§ **Task brief**
With the pictures omitted, repeat exactly the lines below starting with the line that has "granted across the Aravalli landscape." and going on through the line that has "from my cousin, I".

§ **Supplied material**
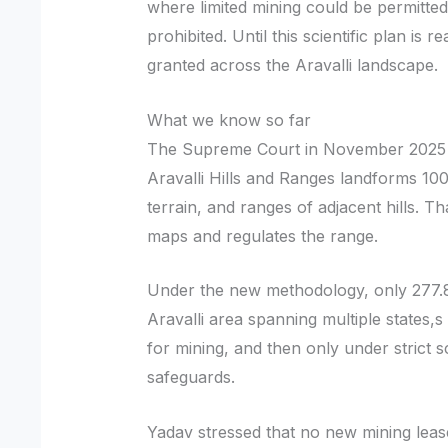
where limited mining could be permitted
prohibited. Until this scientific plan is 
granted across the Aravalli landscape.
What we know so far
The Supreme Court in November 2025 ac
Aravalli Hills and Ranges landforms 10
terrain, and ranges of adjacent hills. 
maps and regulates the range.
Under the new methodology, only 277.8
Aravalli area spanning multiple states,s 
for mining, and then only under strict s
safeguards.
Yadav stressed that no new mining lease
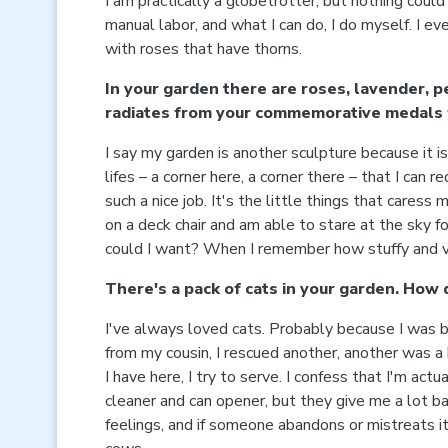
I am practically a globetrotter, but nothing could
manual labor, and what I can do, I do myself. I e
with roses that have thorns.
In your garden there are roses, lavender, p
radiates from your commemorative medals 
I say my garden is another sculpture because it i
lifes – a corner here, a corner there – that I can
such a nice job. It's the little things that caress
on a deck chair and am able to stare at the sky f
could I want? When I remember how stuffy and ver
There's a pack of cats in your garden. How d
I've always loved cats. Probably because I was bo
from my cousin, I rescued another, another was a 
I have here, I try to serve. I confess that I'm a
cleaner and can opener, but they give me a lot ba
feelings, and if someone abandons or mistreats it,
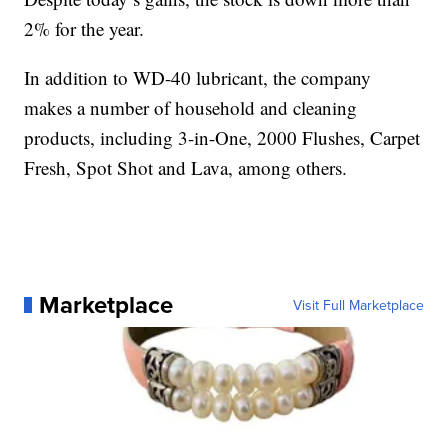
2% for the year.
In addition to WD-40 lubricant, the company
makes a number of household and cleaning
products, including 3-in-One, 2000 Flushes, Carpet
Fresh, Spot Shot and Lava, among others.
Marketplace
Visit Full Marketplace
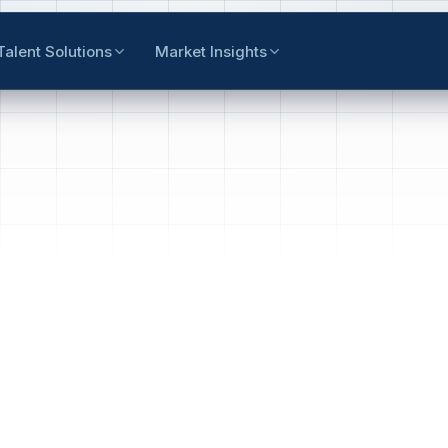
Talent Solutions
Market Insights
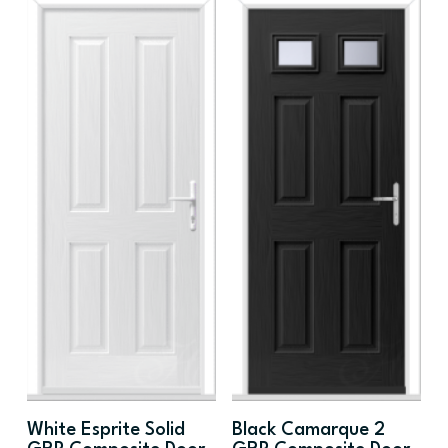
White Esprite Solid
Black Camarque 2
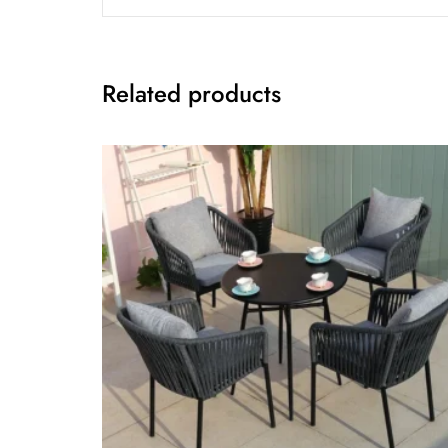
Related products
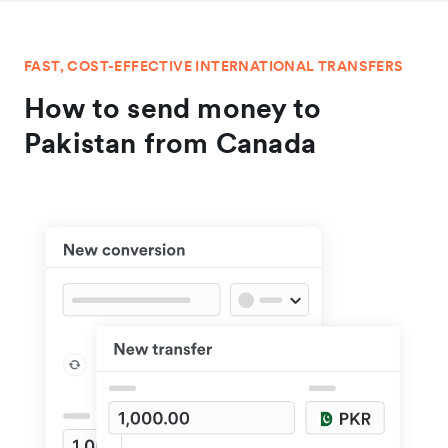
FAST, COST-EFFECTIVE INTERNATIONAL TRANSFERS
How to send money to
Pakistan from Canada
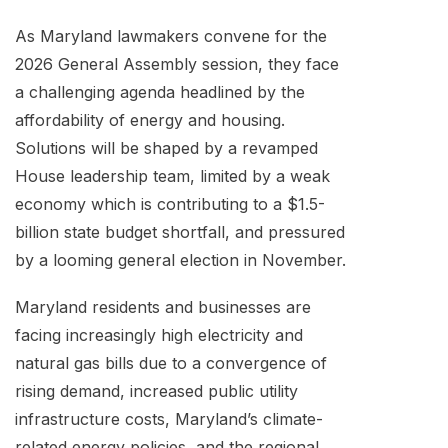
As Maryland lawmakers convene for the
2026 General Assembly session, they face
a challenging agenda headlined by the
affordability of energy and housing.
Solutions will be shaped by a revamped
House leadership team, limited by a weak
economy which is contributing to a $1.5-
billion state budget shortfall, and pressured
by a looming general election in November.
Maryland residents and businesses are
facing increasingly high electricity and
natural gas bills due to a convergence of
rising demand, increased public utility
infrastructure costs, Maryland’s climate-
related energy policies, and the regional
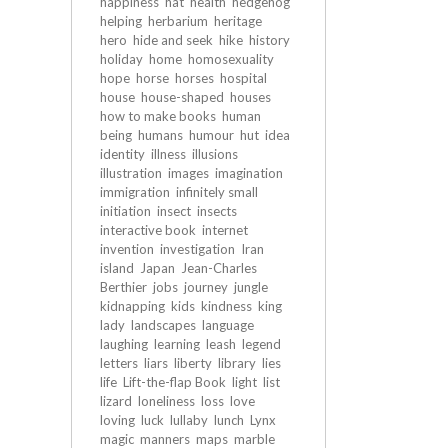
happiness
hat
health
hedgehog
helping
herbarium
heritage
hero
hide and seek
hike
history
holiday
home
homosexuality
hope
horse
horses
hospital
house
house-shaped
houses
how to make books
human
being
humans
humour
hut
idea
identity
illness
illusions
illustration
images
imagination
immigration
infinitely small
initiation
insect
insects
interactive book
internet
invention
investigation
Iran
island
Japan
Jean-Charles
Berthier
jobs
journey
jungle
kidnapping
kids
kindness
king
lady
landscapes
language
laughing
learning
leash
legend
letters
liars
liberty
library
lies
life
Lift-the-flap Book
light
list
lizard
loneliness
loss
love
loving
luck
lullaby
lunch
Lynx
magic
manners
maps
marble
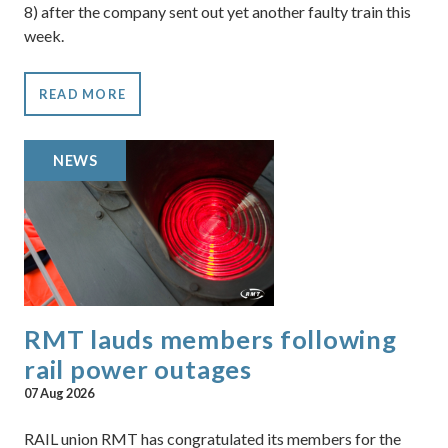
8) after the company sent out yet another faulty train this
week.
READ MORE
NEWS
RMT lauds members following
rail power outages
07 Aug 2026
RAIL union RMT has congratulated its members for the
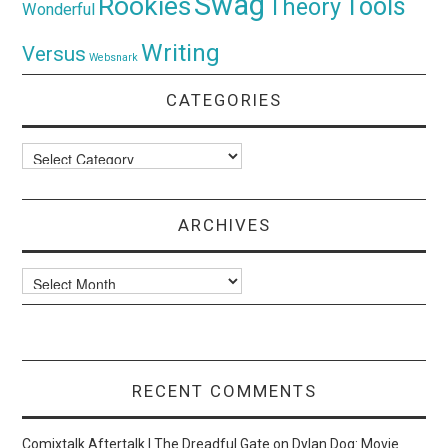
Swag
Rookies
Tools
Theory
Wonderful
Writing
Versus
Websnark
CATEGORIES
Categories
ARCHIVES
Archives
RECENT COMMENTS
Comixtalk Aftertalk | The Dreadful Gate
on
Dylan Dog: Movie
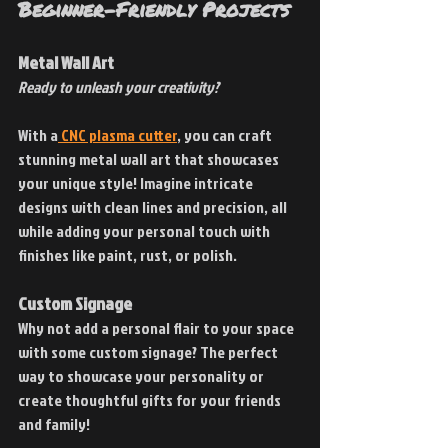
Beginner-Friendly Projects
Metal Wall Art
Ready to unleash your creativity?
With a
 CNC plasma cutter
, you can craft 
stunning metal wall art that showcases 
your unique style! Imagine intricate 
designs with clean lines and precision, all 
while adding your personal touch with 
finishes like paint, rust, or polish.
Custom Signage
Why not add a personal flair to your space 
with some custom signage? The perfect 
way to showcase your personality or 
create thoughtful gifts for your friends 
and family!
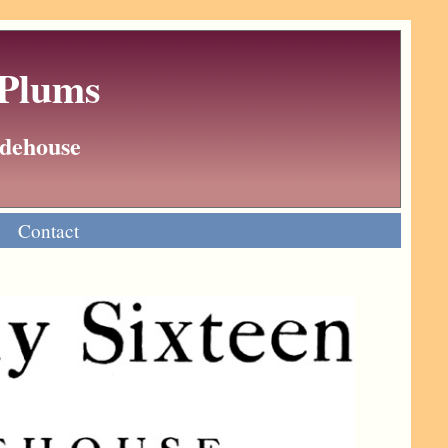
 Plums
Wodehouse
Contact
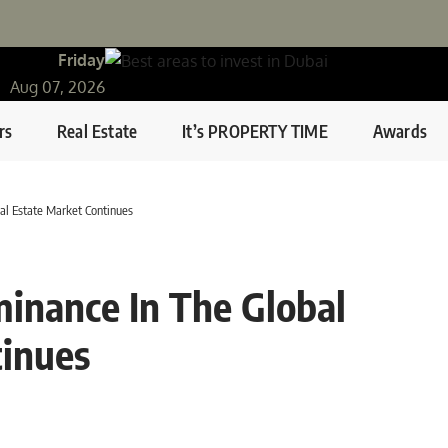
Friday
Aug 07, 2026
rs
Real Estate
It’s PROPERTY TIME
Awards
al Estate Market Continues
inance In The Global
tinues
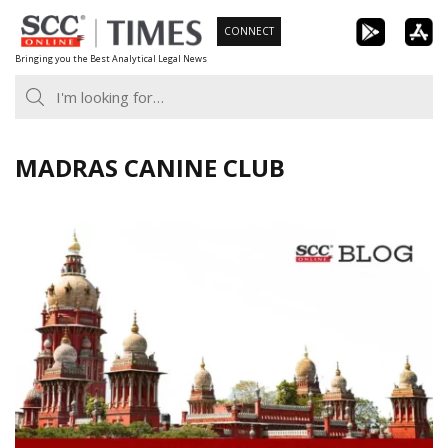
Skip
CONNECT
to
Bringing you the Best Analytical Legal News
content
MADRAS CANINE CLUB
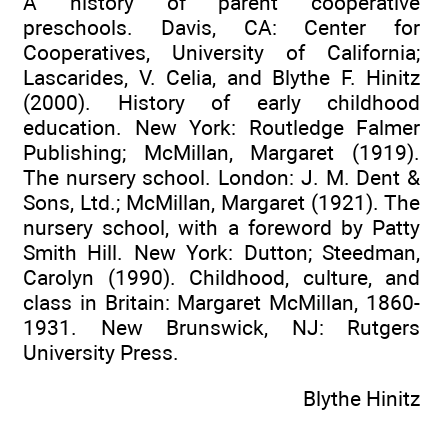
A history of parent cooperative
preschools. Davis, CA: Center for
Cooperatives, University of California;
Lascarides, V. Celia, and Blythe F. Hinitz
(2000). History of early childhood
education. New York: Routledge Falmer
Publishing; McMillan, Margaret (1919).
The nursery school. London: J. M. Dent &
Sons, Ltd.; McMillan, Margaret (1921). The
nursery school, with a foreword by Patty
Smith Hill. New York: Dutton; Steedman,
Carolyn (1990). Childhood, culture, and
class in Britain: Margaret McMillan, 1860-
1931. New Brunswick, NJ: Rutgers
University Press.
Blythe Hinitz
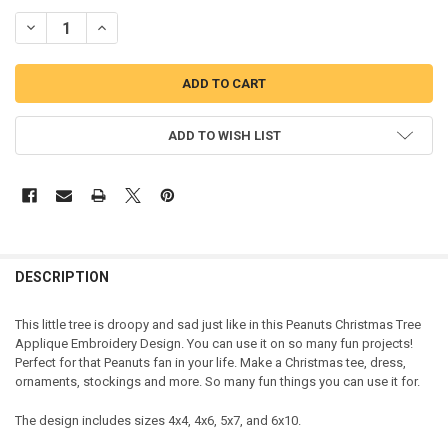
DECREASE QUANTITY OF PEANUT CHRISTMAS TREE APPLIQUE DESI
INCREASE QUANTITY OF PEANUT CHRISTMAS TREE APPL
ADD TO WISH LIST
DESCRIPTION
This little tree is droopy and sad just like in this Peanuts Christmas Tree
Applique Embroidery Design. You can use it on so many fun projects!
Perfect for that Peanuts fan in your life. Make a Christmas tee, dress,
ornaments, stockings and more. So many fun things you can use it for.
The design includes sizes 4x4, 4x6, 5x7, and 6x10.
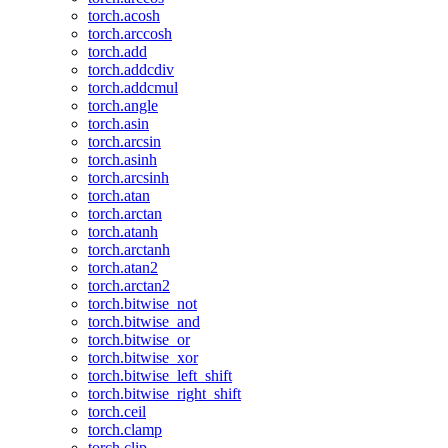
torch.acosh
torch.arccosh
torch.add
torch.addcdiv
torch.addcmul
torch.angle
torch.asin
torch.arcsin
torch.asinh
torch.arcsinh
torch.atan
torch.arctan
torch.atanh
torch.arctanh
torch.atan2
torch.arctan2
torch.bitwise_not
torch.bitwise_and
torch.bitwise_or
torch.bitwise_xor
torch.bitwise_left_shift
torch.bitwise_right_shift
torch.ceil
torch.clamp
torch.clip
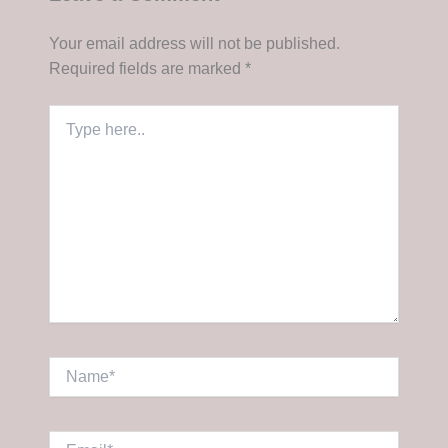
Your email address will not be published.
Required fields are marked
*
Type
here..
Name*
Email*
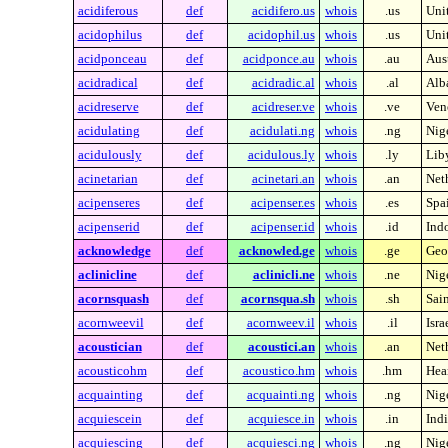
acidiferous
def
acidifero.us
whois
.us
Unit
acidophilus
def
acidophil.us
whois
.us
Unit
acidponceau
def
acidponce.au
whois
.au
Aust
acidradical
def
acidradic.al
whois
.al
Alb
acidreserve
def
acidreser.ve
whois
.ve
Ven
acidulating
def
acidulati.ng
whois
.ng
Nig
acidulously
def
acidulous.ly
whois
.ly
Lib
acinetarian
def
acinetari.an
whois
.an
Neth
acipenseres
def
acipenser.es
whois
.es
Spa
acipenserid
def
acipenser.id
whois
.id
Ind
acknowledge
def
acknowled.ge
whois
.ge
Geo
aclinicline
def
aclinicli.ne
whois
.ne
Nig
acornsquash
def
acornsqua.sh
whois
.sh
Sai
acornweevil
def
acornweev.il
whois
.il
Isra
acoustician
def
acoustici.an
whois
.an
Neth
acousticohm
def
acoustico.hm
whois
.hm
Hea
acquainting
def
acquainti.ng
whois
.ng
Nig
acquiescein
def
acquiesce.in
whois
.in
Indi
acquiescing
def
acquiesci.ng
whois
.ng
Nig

§ **Answer section**
granted across the Aravalli landscape.
What we know so far
The Supreme Court in November 2025 ac
Aravalli Hills and Ranges landforms 10
terrain, and ranges of adjacent hills. 
maps and regulates the range.
Under the new methodology, only 277.8
Aravalli area spanning multiple states,s 
for mining, and then only under strict s
safeguards.
Yadav stressed that no new mining lease
I am practically a globetrotter, but nothing could
manual labor, and what I can do, I do myself. I e
with roses that have thorns.
In your garden there are roses, lavender, p
radiates from your commemorative medals 
I say my garden is another sculpture because it i
lifes – a corner here, a corner there – that I can
such a nice job. It's the little things that caress
on a deck chair and am able to stare at the sky f
could I want? When I remember how stuffy and ver
There's a pack of cats in your garden. How d
I've always loved cats. Probably because I was bo
from my cousin, I rescued another, another was a 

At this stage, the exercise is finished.